"Agreed then, Simeon Greeber. You will take her for twelve months, treat her as your own boy, and have the same lessons taught her by Martha. And eight shillings a week for the board."
"Eight shillings?" queried a treacly voice, yet pained as well as treacly. "Eight shillings?" It is impossible to describe the sweet sad stress he laid on the numeral, or the wealth of poignant sentiment that stress conveyed. Not of greed or graspingness, oh dear no! Rather of pained sorrow at the greed and graspingness of Aunt Jael. "Eight? One fears 'twill be difficult. If it were nine, one might hope, one might struggle, one might endeavour—"
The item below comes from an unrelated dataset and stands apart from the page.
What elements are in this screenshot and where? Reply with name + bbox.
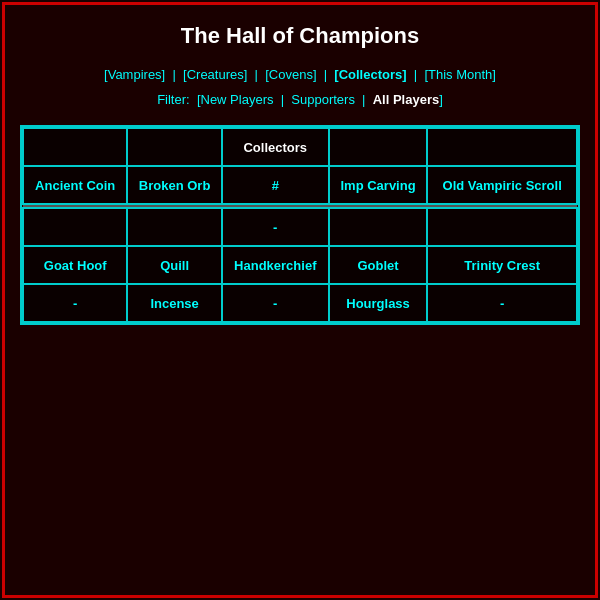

"Stuff and nonsense. A child of nine years old, eating little; and your table don't groan with good things. Eight is enough and to spare. Not one ha'penny-piece more. Yea or nay?"
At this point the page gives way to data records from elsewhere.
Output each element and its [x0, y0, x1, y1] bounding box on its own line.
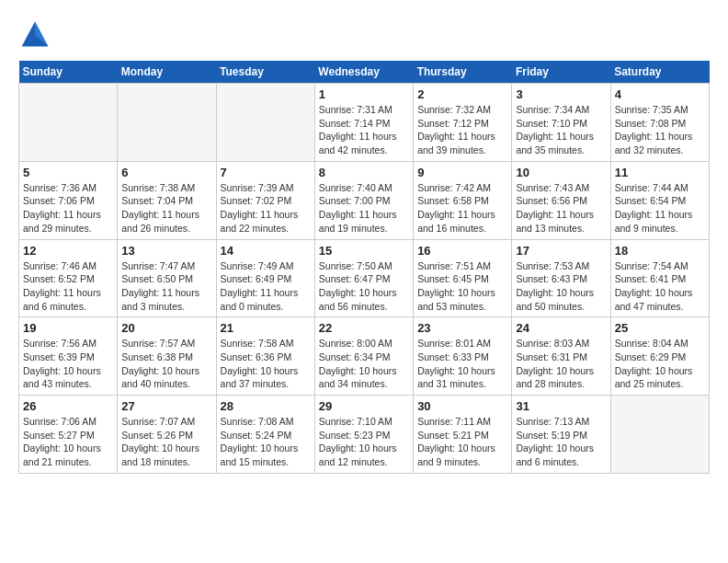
calendar-cell	[19, 84, 118, 162]
day-info: Sunrise: 8:04 AM Sunset: 6:29 PM Dayligh…	[615, 337, 705, 391]
calendar-cell: 13Sunrise: 7:47 AM Sunset: 6:50 PM Dayli…	[118, 239, 216, 317]
calendar-cell	[118, 84, 216, 162]
day-header-monday: Monday	[118, 61, 216, 84]
day-info: Sunrise: 7:10 AM Sunset: 5:23 PM Dayligh…	[319, 415, 409, 469]
calendar-cell: 28Sunrise: 7:08 AM Sunset: 5:24 PM Dayli…	[216, 396, 314, 474]
day-number: 1	[319, 87, 409, 101]
day-info: Sunrise: 7:46 AM Sunset: 6:52 PM Dayligh…	[23, 259, 113, 314]
day-info: Sunrise: 7:54 AM Sunset: 6:41 PM Dayligh…	[615, 259, 705, 314]
calendar-cell: 20Sunrise: 7:57 AM Sunset: 6:38 PM Dayli…	[118, 317, 216, 396]
calendar-cell	[216, 84, 314, 162]
calendar-week-5: 26Sunrise: 7:06 AM Sunset: 5:27 PM Dayli…	[19, 396, 710, 474]
day-number: 26	[23, 399, 113, 413]
day-number: 24	[516, 321, 606, 335]
day-info: Sunrise: 7:36 AM Sunset: 7:06 PM Dayligh…	[23, 181, 113, 236]
calendar-cell: 2Sunrise: 7:32 AM Sunset: 7:12 PM Daylig…	[414, 84, 512, 162]
calendar-cell: 26Sunrise: 7:06 AM Sunset: 5:27 PM Dayli…	[19, 396, 118, 474]
calendar-cell: 15Sunrise: 7:50 AM Sunset: 6:47 PM Dayli…	[314, 239, 413, 317]
day-info: Sunrise: 7:51 AM Sunset: 6:45 PM Dayligh…	[417, 259, 507, 314]
calendar-week-1: 1Sunrise: 7:31 AM Sunset: 7:14 PM Daylig…	[19, 84, 710, 162]
calendar-cell: 23Sunrise: 8:01 AM Sunset: 6:33 PM Dayli…	[414, 317, 512, 396]
calendar-cell: 12Sunrise: 7:46 AM Sunset: 6:52 PM Dayli…	[19, 239, 118, 317]
day-info: Sunrise: 7:34 AM Sunset: 7:10 PM Dayligh…	[516, 103, 606, 157]
day-info: Sunrise: 8:00 AM Sunset: 6:34 PM Dayligh…	[319, 337, 409, 391]
calendar-cell: 22Sunrise: 8:00 AM Sunset: 6:34 PM Dayli…	[314, 317, 413, 396]
day-number: 17	[516, 244, 606, 258]
day-number: 8	[319, 166, 409, 179]
day-number: 29	[319, 399, 409, 413]
calendar-table: SundayMondayTuesdayWednesdayThursdayFrid…	[18, 61, 710, 474]
day-info: Sunrise: 8:03 AM Sunset: 6:31 PM Dayligh…	[516, 337, 606, 391]
day-number: 9	[417, 166, 507, 179]
day-info: Sunrise: 7:35 AM Sunset: 7:08 PM Dayligh…	[615, 103, 705, 157]
day-info: Sunrise: 7:44 AM Sunset: 6:54 PM Dayligh…	[615, 181, 705, 236]
page-header	[18, 18, 710, 52]
day-info: Sunrise: 7:56 AM Sunset: 6:39 PM Dayligh…	[23, 337, 113, 391]
day-info: Sunrise: 7:39 AM Sunset: 7:02 PM Dayligh…	[221, 181, 311, 236]
day-number: 12	[23, 244, 113, 258]
day-info: Sunrise: 7:58 AM Sunset: 6:36 PM Dayligh…	[221, 337, 311, 391]
day-number: 16	[417, 244, 507, 258]
calendar-cell: 25Sunrise: 8:04 AM Sunset: 6:29 PM Dayli…	[610, 317, 709, 396]
calendar-cell: 8Sunrise: 7:40 AM Sunset: 7:00 PM Daylig…	[314, 161, 413, 239]
day-header-saturday: Saturday	[610, 61, 709, 84]
day-number: 3	[516, 87, 606, 101]
day-number: 23	[417, 321, 507, 335]
day-info: Sunrise: 7:06 AM Sunset: 5:27 PM Dayligh…	[23, 415, 113, 469]
calendar-cell: 29Sunrise: 7:10 AM Sunset: 5:23 PM Dayli…	[314, 396, 413, 474]
day-info: Sunrise: 7:11 AM Sunset: 5:21 PM Dayligh…	[417, 415, 507, 469]
day-info: Sunrise: 7:42 AM Sunset: 6:58 PM Dayligh…	[417, 181, 507, 236]
day-info: Sunrise: 7:57 AM Sunset: 6:38 PM Dayligh…	[121, 337, 211, 391]
calendar-cell: 14Sunrise: 7:49 AM Sunset: 6:49 PM Dayli…	[216, 239, 314, 317]
day-info: Sunrise: 8:01 AM Sunset: 6:33 PM Dayligh…	[417, 337, 507, 391]
day-number: 11	[615, 166, 705, 179]
day-number: 27	[121, 399, 211, 413]
day-info: Sunrise: 7:40 AM Sunset: 7:00 PM Dayligh…	[319, 181, 409, 236]
day-info: Sunrise: 7:07 AM Sunset: 5:26 PM Dayligh…	[121, 415, 211, 469]
day-number: 13	[121, 244, 211, 258]
day-info: Sunrise: 7:50 AM Sunset: 6:47 PM Dayligh…	[319, 259, 409, 314]
logo-icon	[18, 18, 51, 52]
day-number: 31	[516, 399, 606, 413]
calendar-week-2: 5Sunrise: 7:36 AM Sunset: 7:06 PM Daylig…	[19, 161, 710, 239]
day-number: 25	[615, 321, 705, 335]
day-number: 19	[23, 321, 113, 335]
calendar-cell: 1Sunrise: 7:31 AM Sunset: 7:14 PM Daylig…	[314, 84, 413, 162]
calendar-cell: 17Sunrise: 7:53 AM Sunset: 6:43 PM Dayli…	[512, 239, 610, 317]
calendar-cell: 19Sunrise: 7:56 AM Sunset: 6:39 PM Dayli…	[19, 317, 118, 396]
calendar-week-4: 19Sunrise: 7:56 AM Sunset: 6:39 PM Dayli…	[19, 317, 710, 396]
calendar-cell: 18Sunrise: 7:54 AM Sunset: 6:41 PM Dayli…	[610, 239, 709, 317]
calendar-cell: 27Sunrise: 7:07 AM Sunset: 5:26 PM Dayli…	[118, 396, 216, 474]
day-info: Sunrise: 7:43 AM Sunset: 6:56 PM Dayligh…	[516, 181, 606, 236]
calendar-cell: 10Sunrise: 7:43 AM Sunset: 6:56 PM Dayli…	[512, 161, 610, 239]
calendar-cell	[610, 396, 709, 474]
day-number: 4	[615, 87, 705, 101]
logo	[18, 18, 55, 52]
calendar-cell: 30Sunrise: 7:11 AM Sunset: 5:21 PM Dayli…	[414, 396, 512, 474]
calendar-cell: 3Sunrise: 7:34 AM Sunset: 7:10 PM Daylig…	[512, 84, 610, 162]
calendar-cell: 31Sunrise: 7:13 AM Sunset: 5:19 PM Dayli…	[512, 396, 610, 474]
day-info: Sunrise: 7:08 AM Sunset: 5:24 PM Dayligh…	[221, 415, 311, 469]
calendar-cell: 24Sunrise: 8:03 AM Sunset: 6:31 PM Dayli…	[512, 317, 610, 396]
calendar-cell: 6Sunrise: 7:38 AM Sunset: 7:04 PM Daylig…	[118, 161, 216, 239]
day-header-wednesday: Wednesday	[314, 61, 413, 84]
day-number: 2	[417, 87, 507, 101]
day-info: Sunrise: 7:53 AM Sunset: 6:43 PM Dayligh…	[516, 259, 606, 314]
day-number: 20	[121, 321, 211, 335]
day-number: 5	[23, 166, 113, 179]
day-header-thursday: Thursday	[414, 61, 512, 84]
day-info: Sunrise: 7:47 AM Sunset: 6:50 PM Dayligh…	[121, 259, 211, 314]
day-number: 22	[319, 321, 409, 335]
day-info: Sunrise: 7:31 AM Sunset: 7:14 PM Dayligh…	[319, 103, 409, 157]
day-number: 15	[319, 244, 409, 258]
day-number: 10	[516, 166, 606, 179]
day-number: 14	[221, 244, 311, 258]
day-info: Sunrise: 7:32 AM Sunset: 7:12 PM Dayligh…	[417, 103, 507, 157]
calendar-cell: 9Sunrise: 7:42 AM Sunset: 6:58 PM Daylig…	[414, 161, 512, 239]
day-number: 6	[121, 166, 211, 179]
day-number: 30	[417, 399, 507, 413]
calendar-week-3: 12Sunrise: 7:46 AM Sunset: 6:52 PM Dayli…	[19, 239, 710, 317]
calendar-cell: 7Sunrise: 7:39 AM Sunset: 7:02 PM Daylig…	[216, 161, 314, 239]
calendar-cell: 16Sunrise: 7:51 AM Sunset: 6:45 PM Dayli…	[414, 239, 512, 317]
day-header-tuesday: Tuesday	[216, 61, 314, 84]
A pause, ere Christian meekness gave in to unchristian ultimatum.
"Well then, dear Miss Vickary, one will try, one will hope—"
"Call the child," she cut him short.
I fled from the window guiltily. "Yes, Grandmother, I'm coming," I called back.
Uncle Simeon stayed the night: my last at Tawborough. Grandmother was kind. I did not know how I loved her till I felt I was going to lose her. This was my first big step in life. I was losing my old moorings, and sailing off to a new world. My mouth was dry, as it is when the heart is sick and apprehensive. Aunt Jael was adamant against my spending even occasional Lord's Days at Tawborough. I was to visit Bear Lawn but once during the year, though 'twas but nine miles away. There was no appeal against this: Aunt Jael had decided it.
Grandmother came to my bedroom. We read the twenty-third psalm together. Then she prayed for me, and we sang an old hymn together. At "Good-night, my dearie" I clung to her more than usual.
"There's only you in the world that really likes me."